Stored data entries ->
Start of Block
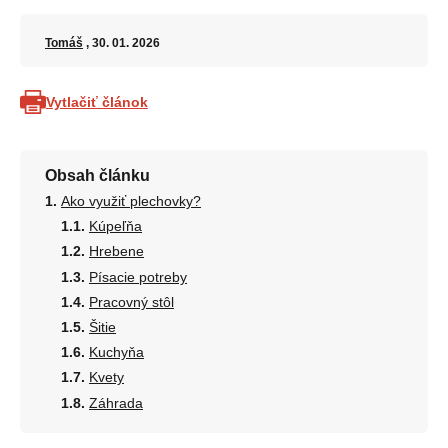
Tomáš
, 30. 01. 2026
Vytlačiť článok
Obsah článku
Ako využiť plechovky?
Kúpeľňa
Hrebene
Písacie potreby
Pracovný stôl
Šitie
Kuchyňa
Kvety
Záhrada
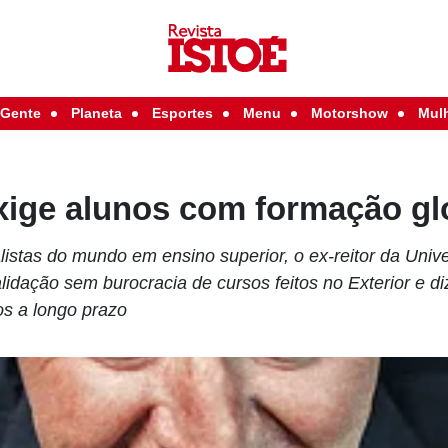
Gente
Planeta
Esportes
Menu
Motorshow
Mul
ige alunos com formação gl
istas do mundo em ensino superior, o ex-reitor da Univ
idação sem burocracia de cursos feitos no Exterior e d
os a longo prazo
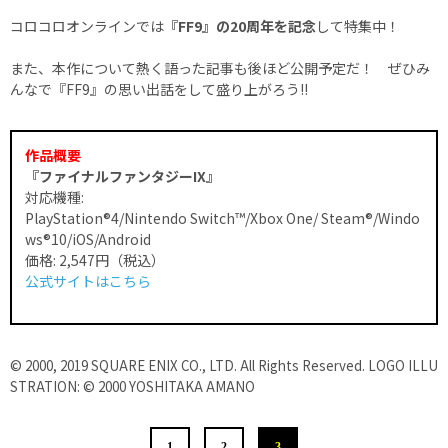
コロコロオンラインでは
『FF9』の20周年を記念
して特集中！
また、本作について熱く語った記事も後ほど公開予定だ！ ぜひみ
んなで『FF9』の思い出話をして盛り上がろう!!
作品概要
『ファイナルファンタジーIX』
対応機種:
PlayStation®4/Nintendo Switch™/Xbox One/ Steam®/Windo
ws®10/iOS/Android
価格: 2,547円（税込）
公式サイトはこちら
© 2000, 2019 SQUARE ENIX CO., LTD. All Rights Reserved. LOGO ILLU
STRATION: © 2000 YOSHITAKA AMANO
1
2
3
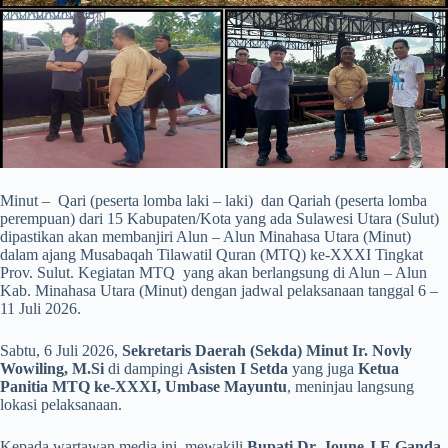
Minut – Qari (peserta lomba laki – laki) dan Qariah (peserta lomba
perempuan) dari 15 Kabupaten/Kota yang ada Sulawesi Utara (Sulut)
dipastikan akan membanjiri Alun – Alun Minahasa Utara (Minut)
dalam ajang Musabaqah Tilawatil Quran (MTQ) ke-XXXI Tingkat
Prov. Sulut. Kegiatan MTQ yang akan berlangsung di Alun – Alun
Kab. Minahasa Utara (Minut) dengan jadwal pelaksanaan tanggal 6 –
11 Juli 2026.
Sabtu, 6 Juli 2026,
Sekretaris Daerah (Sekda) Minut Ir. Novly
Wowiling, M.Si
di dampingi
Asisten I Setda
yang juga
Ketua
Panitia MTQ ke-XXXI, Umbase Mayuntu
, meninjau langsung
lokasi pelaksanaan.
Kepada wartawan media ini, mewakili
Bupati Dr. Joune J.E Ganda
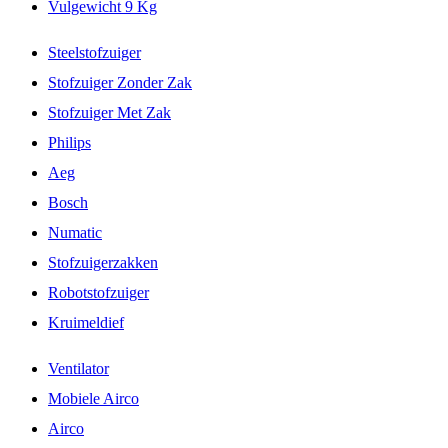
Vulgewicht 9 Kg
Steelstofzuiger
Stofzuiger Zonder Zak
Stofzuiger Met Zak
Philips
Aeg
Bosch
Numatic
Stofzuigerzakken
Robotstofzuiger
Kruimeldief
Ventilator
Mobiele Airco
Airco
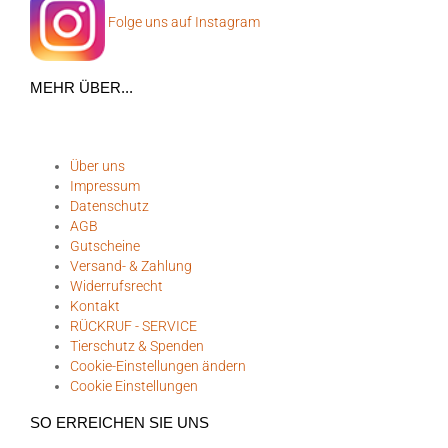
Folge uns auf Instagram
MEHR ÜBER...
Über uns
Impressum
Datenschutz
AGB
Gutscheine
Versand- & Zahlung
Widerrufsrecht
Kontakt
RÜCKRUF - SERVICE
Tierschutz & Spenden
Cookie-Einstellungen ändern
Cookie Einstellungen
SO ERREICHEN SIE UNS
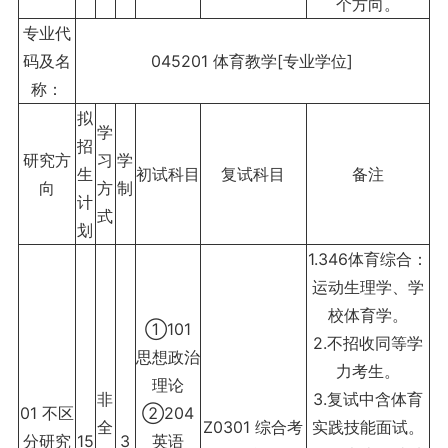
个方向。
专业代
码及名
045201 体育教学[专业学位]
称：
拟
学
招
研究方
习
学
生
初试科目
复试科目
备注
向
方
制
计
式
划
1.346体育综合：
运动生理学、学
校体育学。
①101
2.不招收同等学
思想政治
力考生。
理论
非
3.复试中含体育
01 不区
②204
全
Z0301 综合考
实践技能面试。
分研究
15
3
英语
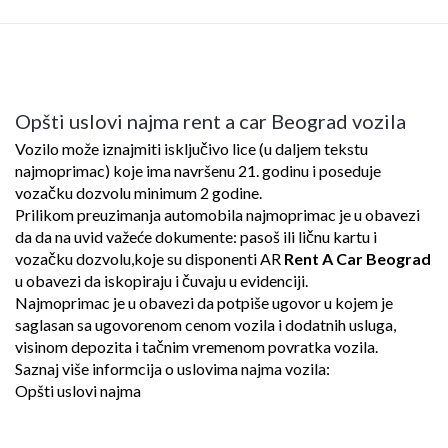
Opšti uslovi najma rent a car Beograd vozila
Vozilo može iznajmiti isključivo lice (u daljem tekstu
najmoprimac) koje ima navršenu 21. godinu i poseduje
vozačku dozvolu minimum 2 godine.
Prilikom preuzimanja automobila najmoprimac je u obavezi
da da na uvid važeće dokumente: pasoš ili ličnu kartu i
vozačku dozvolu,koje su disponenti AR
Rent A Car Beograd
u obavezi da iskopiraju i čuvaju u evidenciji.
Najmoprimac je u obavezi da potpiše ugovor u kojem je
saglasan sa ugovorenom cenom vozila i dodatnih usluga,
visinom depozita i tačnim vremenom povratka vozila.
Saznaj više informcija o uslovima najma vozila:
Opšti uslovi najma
End of Block
ABOUT THIS TASK ->
Transcribe the records above exactly and drop every picture.

ANSWER TO THIS PROBLEM ->
Tomáš
, 30. 01. 2026
Vytlačiť článok
Obsah článku
Ako využiť plechovky?
Kúpeľňa
Hrebene
Písacie potreby
Pracovný stôl
Šitie
Kuchyňa
Kvety
Záhrada
Gente
Planeta
Esportes
Menu
Motorshow
Mul
ige alunos com formação gl
istas do mundo em ensino superior, o ex-reitor da Univ
idação sem burocracia de cursos feitos no Exterior e d
os a longo prazo
コロコロオンラインでは
『FF9』の20周年を記念
して特集中！
また、本作について熱く語った記事も後ほど公開予定だ！ ぜひみ
んなで『FF9』の思い出話をして盛り上がろう!!
作品概要
『ファイナルファンタジーIX』
対応機種:
PlayStation®4/Nintendo Switch™/Xbox One/ Steam®/Windo
ws®10/iOS/Android
価格: 2,547円（税込）
公式サイトはこちら
© 2000, 2019 SQUARE ENIX CO., LTD. All Rights Reserved. LOGO ILLU
STRATION: © 2000 YOSHITAKA AMANO
1
2
3
Minut – Qari (peserta lomba laki – laki) dan Qariah (peserta lomba
perempuan) dari 15 Kabupaten/Kota yang ada Sulawesi Utara (Sulut)
dipastikan akan membanjiri Alun – Alun Minahasa Utara (Minut)
dalam ajang Musabaqah Tilawatil Quran (MTQ) ke-XXXI Tingkat
Prov. Sulut. Kegiatan MTQ yang akan berlangsung di Alun – Alun
Kab. Minahasa Utara (Minut) dengan jadwal pelaksanaan tanggal 6 –
11 Juli 2026.
Sabtu, 6 Juli 2026,
Sekretaris Daerah (Sekda) Minut Ir. Novly
Wowiling, M.Si
di dampingi
Asisten I Setda
yang juga
Ketua
Panitia MTQ ke-XXXI, Umbase Mayuntu
, meninjau langsung
lokasi pelaksanaan.
Kepada wartawan media ini, mewakili
Bupati Dr. Joune J.E Ganda
Vulgewicht 9 Kg
Steelstofzuiger
Stofzuiger Zonder Zak
Stofzuiger Met Zak
Philips
Aeg
Bosch
Numatic
Stofzuigerzakken
Robotstofzuiger
Kruimeldief
Ventilator
Mobiele Airco
Airco
Folge uns auf Instagram
MEHR ÜBER...
Über uns
Impressum
Datenschutz
AGB
Gutscheine
Versand- & Zahlung
Widerrufsrecht
Kontakt
RÜCKRUF - SERVICE
Tierschutz & Spenden
Cookie-Einstellungen ändern
Cookie Einstellungen
SO ERREICHEN SIE UNS
个方向。
专业代
码及名
045201 体育教学[专业学位]
称：
拟
学
招
研究方
习
学
生
初试科目
复试科目
备注
向
方
制
计
式
划
1.346体育综合：
运动生理学、学
校体育学。
①101
2.不招收同等学
思想政治
力考生。
理论
非
3.复试中含体育
01 不区
②204
全
Z0301 综合考
实践技能面试。
分研究
15
3
英语
Opšti uslovi najma rent a car Beograd vozila
Vozilo može iznajmiti isključivo lice (u daljem tekstu
najmoprimac) koje ima navršenu 21. godinu i poseduje
vozačku dozvolu minimum 2 godine.
Prilikom preuzimanja automobila najmoprimac je u obavezi
da da na uvid važeće dokumente: pasoš ili ličnu kartu i
vozačku dozvolu,koje su disponenti AR
Rent A Car Beograd
u obavezi da iskopiraju i čuvaju u evidenciji.
Najmoprimac je u obavezi da potpiše ugovor u kojem je
saglasan sa ugovorenom cenom vozila i dodatnih usluga,
visinom depozita i tačnim vremenom povratka vozila.
Saznaj više informcija o uslovima najma vozila:
Opšti uslovi najma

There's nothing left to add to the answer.